Goal of the exercise:
All entries below must be written out verbatim, and the images must be dropped.

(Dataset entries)
■ ■ ■ ■ ■

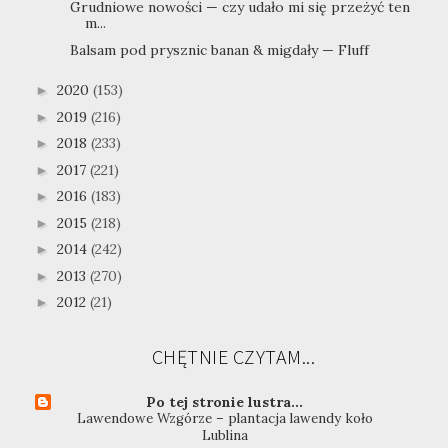
Grudniowe nowości — czy udało mi się przeżyć ten
m...
Balsam pod prysznic banan & migdały — Fluff
2020
(153)
►
2019
(216)
►
2018
(233)
►
2017
(221)
►
2016
(183)
►
2015
(218)
►
2014
(242)
►
2013
(270)
►
2012
(21)
►
CHĘTNIE CZYTAM...
Po tej stronie lustra...
Lawendowe Wzgórze – plantacja lawendy koło
Lublina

■ ■ ■ ■ ■

Reply to the task:
Grudniowe nowości — czy udało mi się przeżyć ten
m...
Balsam pod prysznic banan & migdały — Fluff
2020
(153)
►
2019
(216)
►
2018
(233)
►
2017
(221)
►
2016
(183)
►
2015
(218)
►
2014
(242)
►
2013
(270)
►
2012
(21)
►
CHĘTNIE CZYTAM...
Po tej stronie lustra...
Lawendowe Wzgórze – plantacja lawendy koło
Lublina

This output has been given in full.